Da allora qualcosa si è fatto, soprattutto in coincidenza con l'istituzione della scuola media unica, come si è visto. Ma permangono l'incer­tezza e l'incompletezza delle norme e dei mezzi, a testimoniare la cattiva coscienza di uno Stato che da una parte commina pene e dall'altra non vorrebbe che si applicassero, mette a disposi­zione insufficienti mezzi di assistenza e scarica di fatto sui dirigenti scolastici compiti superiori alle loro effettive possibilità, senza compiere quell'esame completo e generale delle reali re­sponsabilità, e investire del problema il più am­pio sviluppo sociale, economico e politico del paese.

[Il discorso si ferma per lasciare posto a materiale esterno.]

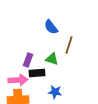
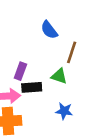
green triangle: (52, 59) -> (59, 76), moved
blue star: (55, 92) -> (64, 111), moved

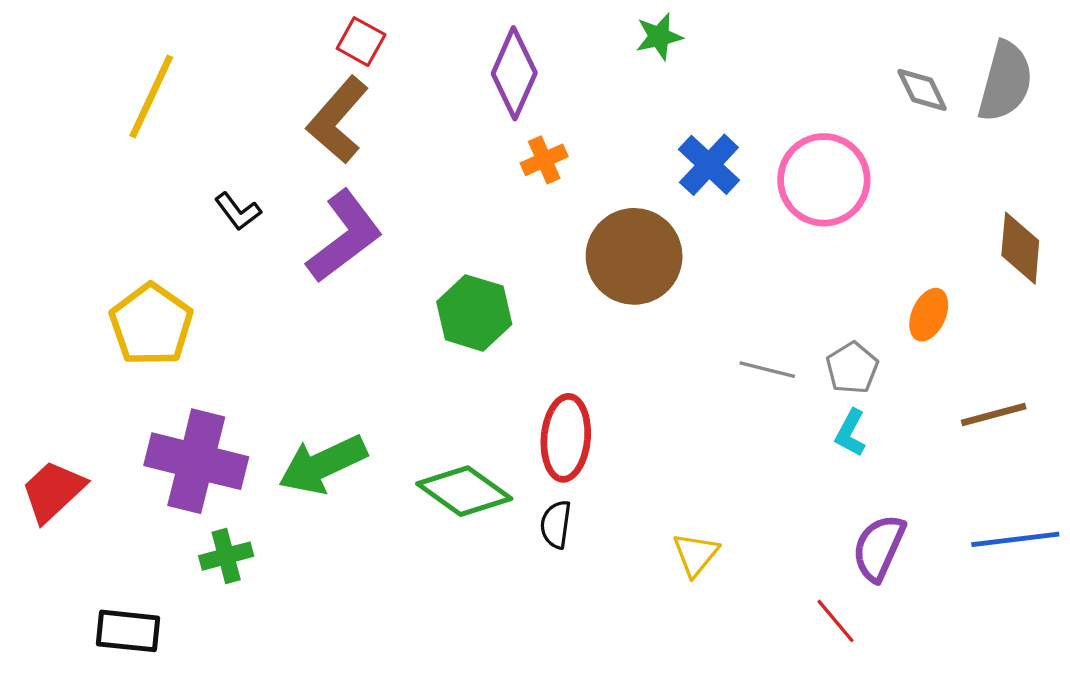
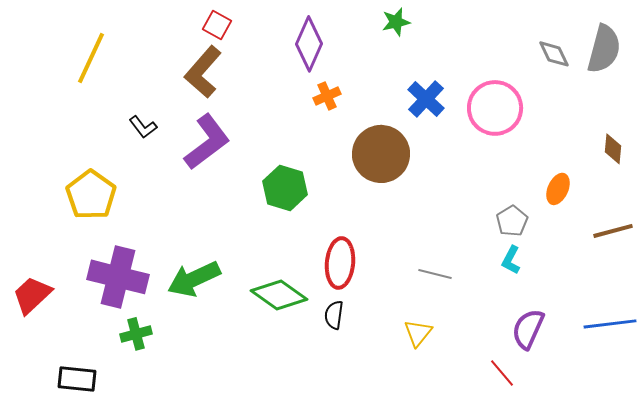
brown diamond: (1020, 248) -> (613, 149), size x0.7
gray line: (767, 370) -> (435, 274), moved
brown line: (994, 415) -> (613, 231), moved

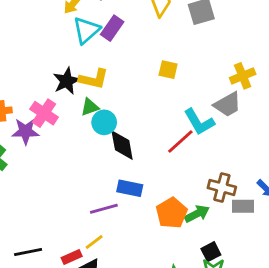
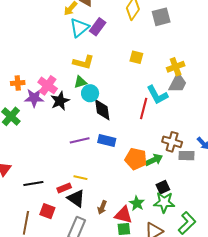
yellow cross: (243, 76) -> (176, 67), moved
black star: (67, 81) -> (60, 101), moved
gray trapezoid: (227, 104) -> (178, 83), turned -35
red line: (180, 142) -> (144, 108), turned -35
purple line: (104, 209) -> (80, 140), moved
orange pentagon: (172, 213) -> (136, 159), turned -30
yellow line: (94, 242) -> (80, 178), turned 48

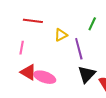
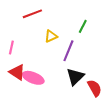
red line: (33, 21) -> (32, 14), moved, turned -30
purple line: (79, 49) -> (68, 51), turned 35

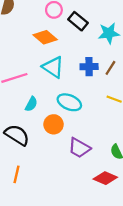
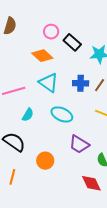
orange circle: (54, 124) -> (45, 161), moved
purple trapezoid: (79, 148) -> (79, 144), moved
red diamond: (105, 178) -> (91, 183), turned 40

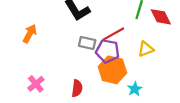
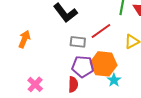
purple pentagon: (108, 51) -> (83, 67), moved
cyan star: (135, 89) -> (114, 80), moved

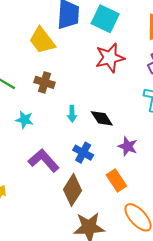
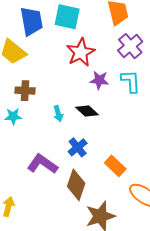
cyan star: (24, 120) -> (13, 116), moved
purple star: (128, 146) -> (99, 80), moved
blue cross: (83, 153) -> (78, 147), turned 36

Almeno un mezzo dovrebbe essere messo al più presto a disposizione: un servizio di assi­stenti sociali che collaborino efficacemente con la scuola. Prendendo lo spunto dalle competenze (sia pure ridotte) che le norme assegnano an­cora ai Comuni in materia di obbligo scolastico, proponiamo che si estendano tali norme in modo che i servizi sociali si inquadrino nei più ampi servizi di «medicina scolastica», affidati appun­to ai Comuni come compito istituzionale.

Questi servizi dei Comuni singoli o di consor­zi fra Comuni sono infatti anche a carattere pre­ventivo e di terapia sociale: «(...) l'assistenza sociale volta a ridurre le carenze della famiglia e dell'ambiente in genere» (art. 34 del D.P.R. 22 dicembre 1967, n. 1518, Regolamento di medicina scolastica) .

Di fatto, dove hanno operato servizi di assi­stenti sociali, soprattutto in lavoro d'équipe con medici, psicologi e insegnanti, i risultati in ordi­ne all'obbligo scolastico, anche se non miraco­listici, sono stati gradualmente positivi, anche perché inseriti in modo organico nell'azione edu­cativa e rieducativa propria della scuola, e ope­ranti nel territorio a mezzo di persone che ben conoscono le cause sociali del fenomeno.

Quindi, sì, «indagini capillari», «interventi preventivi a carattere assistenziale e sanitario», per «individuare ed eliminare le cause dell'ina­dempienza dell'obbligo scolastico», - ma ad opera di personale veramente specializzato, che già opera sul territorio, e in organico collega­mento con la scuola nel perseguimento di fini comuni socio-educativi.

 

 

(1) Da Scuola Italiana Moderna, 1973, n. 17, per gentile concessione della Direzione della Rivista.

(2) Si può segnalare che tre degli Stati dell'Unione americana, in omaggio a un concetto negativo della libertà, hanno addirittura abrogato le leggi sull'obbligo scolastico che avevano a suo tempo formulato, riconoscendone l'ovvietà.